Brady went 5-of-6 on intermediate passes and 2-of-6 on deep balls Sunday. He was 3-of-6 with pressure bearing down.
Let’s take a look at Brady’s four touchdown passes to serve as evidence the quarterback was in vintage form Sunday.
— Pressure wasn’t quite bearing down on Brady, but it was creeping up from the interior. He didn’t shy away, instead going through his reads and hitting running back James White on a short in pattern. White did the rest of the work.
— Brady immediately saw a matchup he liked when running back Rex Burkhead lined up across from linebacker Avery Williamson. Brady chucked the ball 30 yards in the air, hitting Burkhead in stride. This throw was longer than any of Brady’s attempts from Week 16.
— Brady escapes from pressure, he doesn’t fall away from it. This play turned into a scramble drill, forcing wide receiver Phillip Dorsett to essentially run a second route. Brady delivered a perfect pass away from the defender on the run where only Dorsett could snag it out of the air.

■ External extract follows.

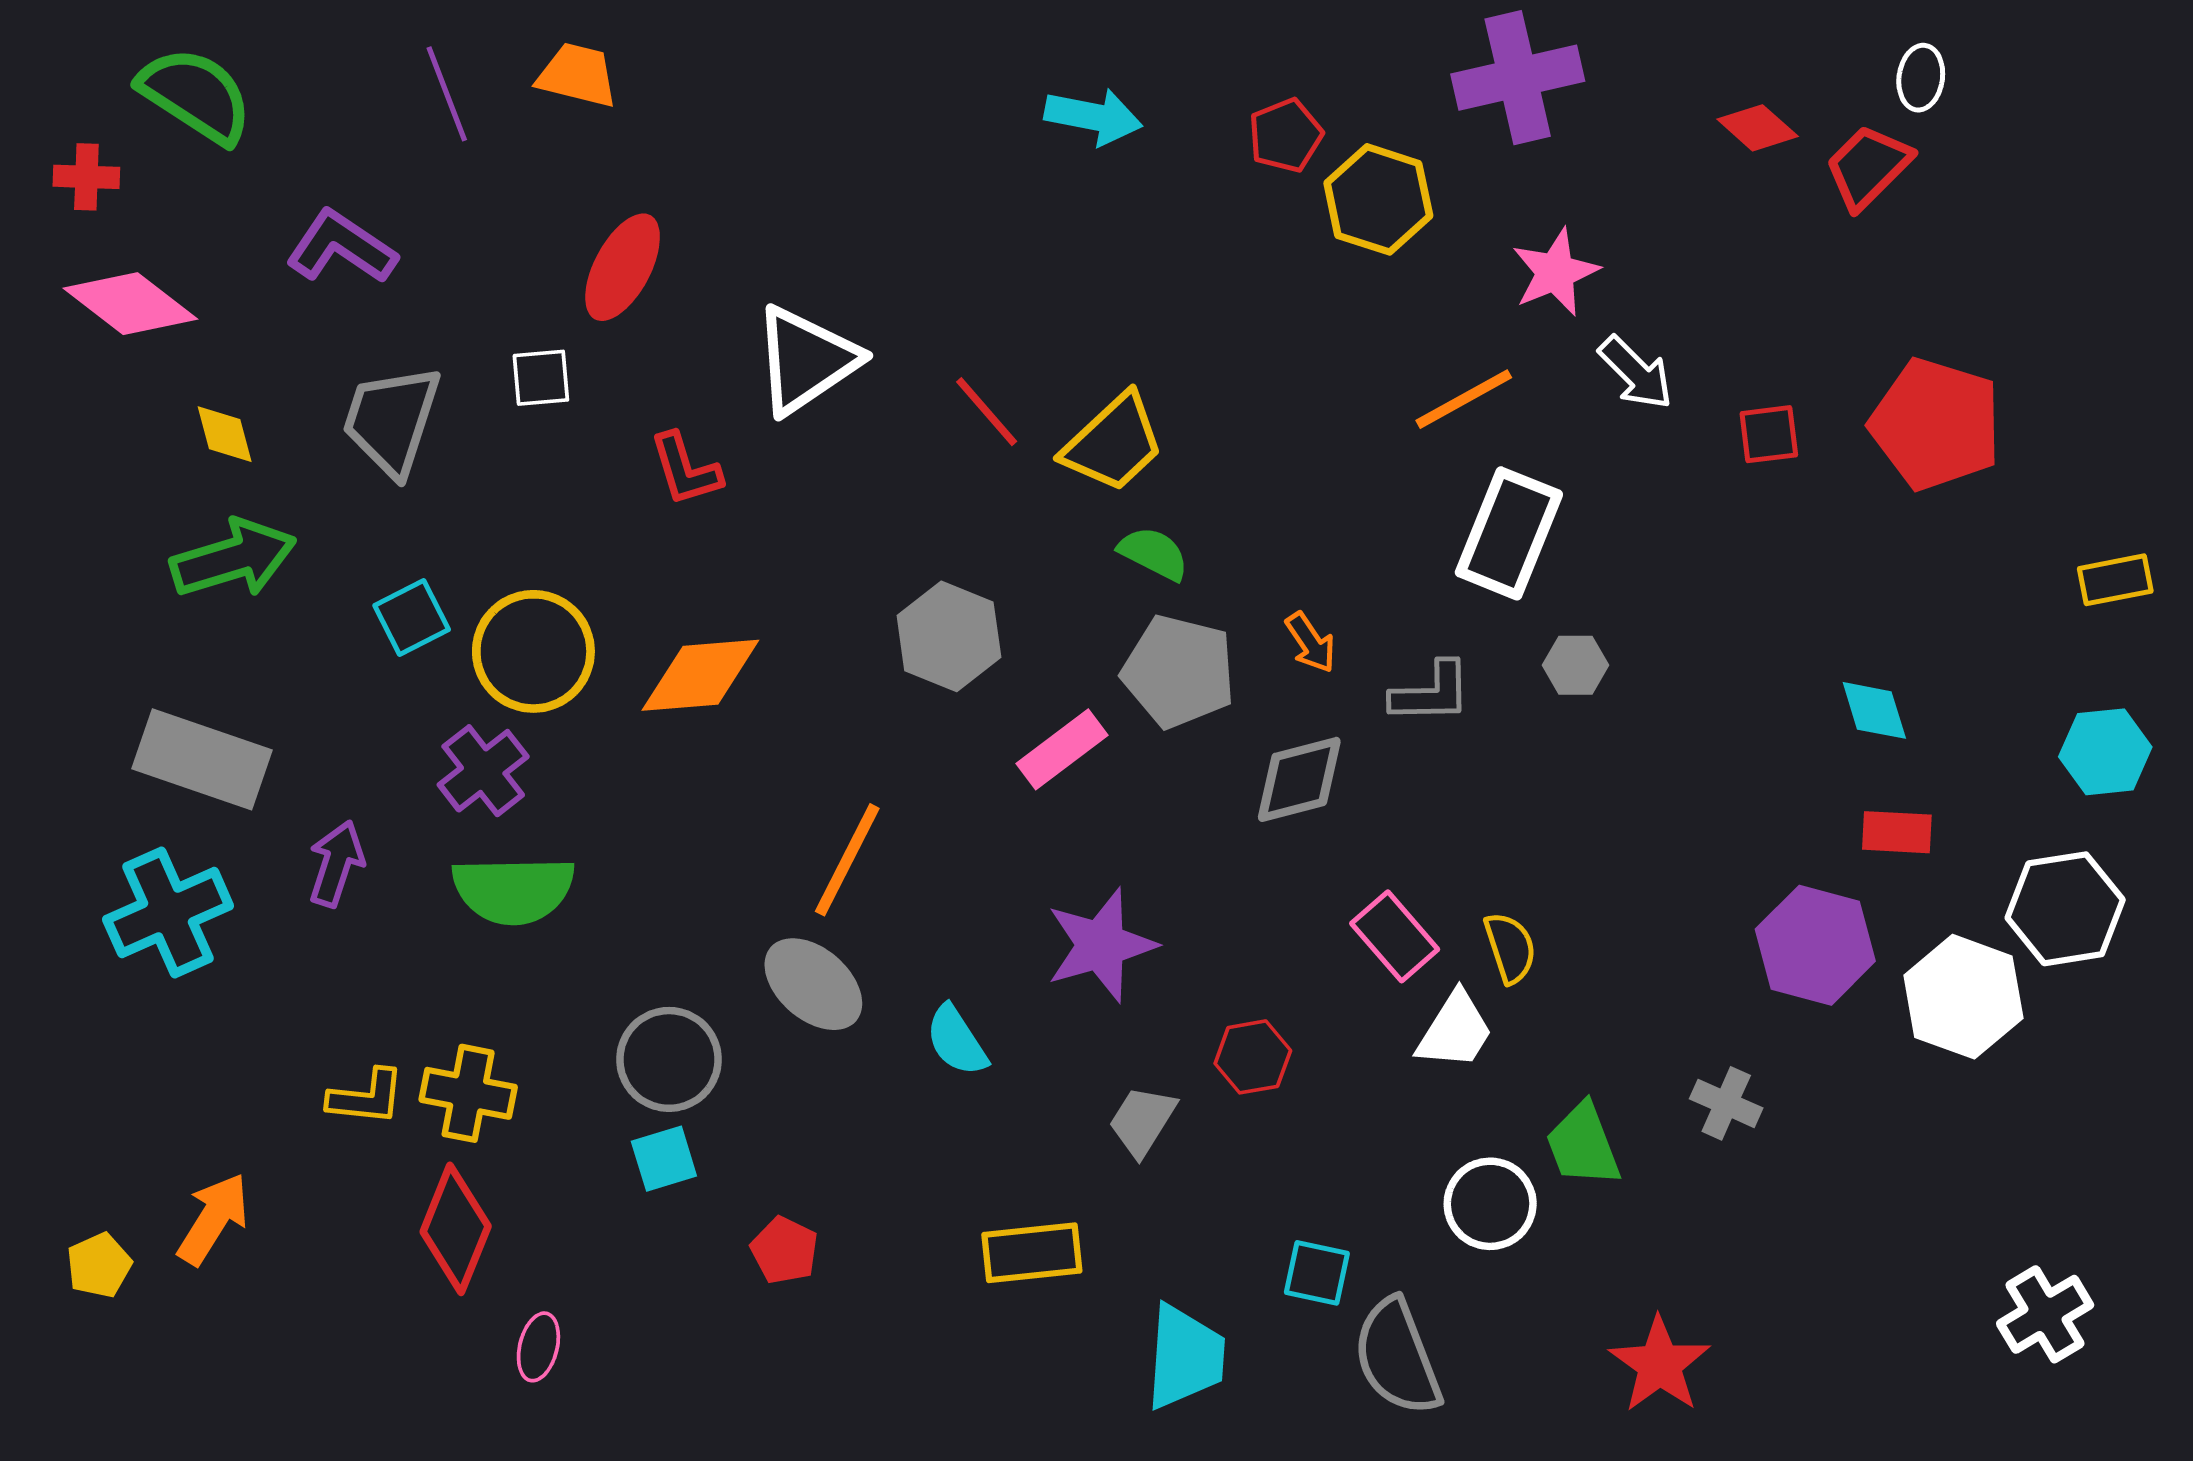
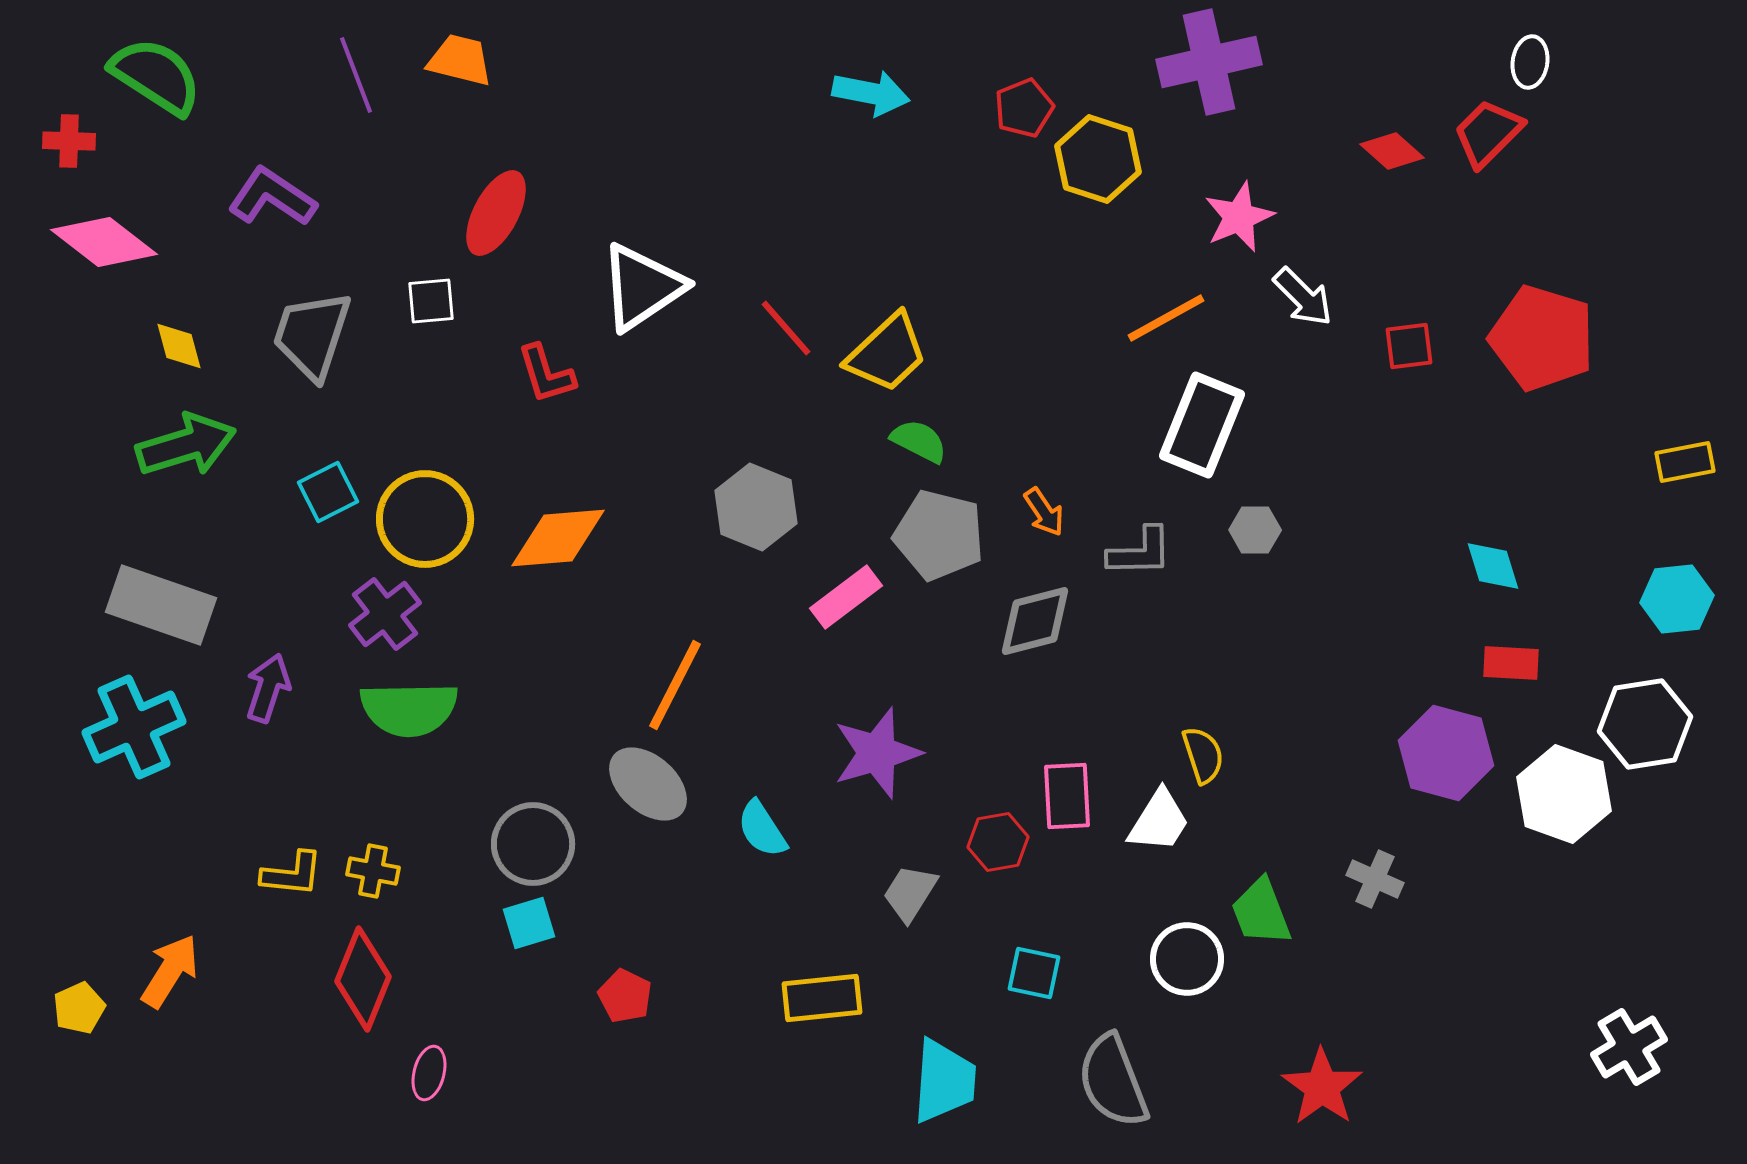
red diamond: (1758, 128) -> (1392, 151), moved
pink rectangle: (1395, 936) -> (1067, 796), moved, turned 38
yellow cross: (468, 1093) -> (373, 871), size x0.7
cyan square: (1317, 1273) -> (1034, 973), moved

— The Patriots’ offensive line did a nice job protecting Brady before he found a wide open Julian Edelman in the end zone.
Full disclosure: The Jets were without their top three cornerbacks and playing for a head coach who would be fired as soon as the team got off their plane from New England. They had nothing to play for.
But, still. Brady was pressured, and he wasn’t in self-preservation mode. If Brady was previously injured, he appeared to be feeling better Sunday. These are all good signs for the Patriots’ playoff run.
Here are other notes from our film review:
— The Patriots brought an impressive amount of pressure. It seemed linebacker Kyle Van Noy and defensive end Trey Flowers were in Jets quarterback Sam Darnold’s face all game.
— The Patriots’ run defense was as disruptive as it’s been all season. Flowers and linebacker Elandon Roberts led the way in making plays close to, behind or near the line of scrimmage. Defensive tackle Danny Shelton also had a good game standing his ground at the line.
— The Patriots were able to generate yards on the ground, but not as consistently as they were against the Bills in Week 16. If rookie running back Sony Michel had kept his balance better on a couple plays, they could have generated bigger plays.
— It was good to see Chris Hogan and Phillip Dorsett involved in the passing game. Julian Edelman continues to be the Patriots’ best offensive weapon, yet pundits are convinced he’s lost a step. Perhaps Rob Gronkowski, an example of a pass-catcher who actually has lost a stop, can get going next in the postseason.
— The Patriots’ offensive line did a nice job of protecting Brady for most of the game. It’s been a strong season for Patriots pass protectors.
— Rookie cornerback JC Jackson had his worst game of the season, and he still let up less than 60 yards. Cornerback Stephon Gilmore was dominant against Jets No. 1 wideout Robby Anderson.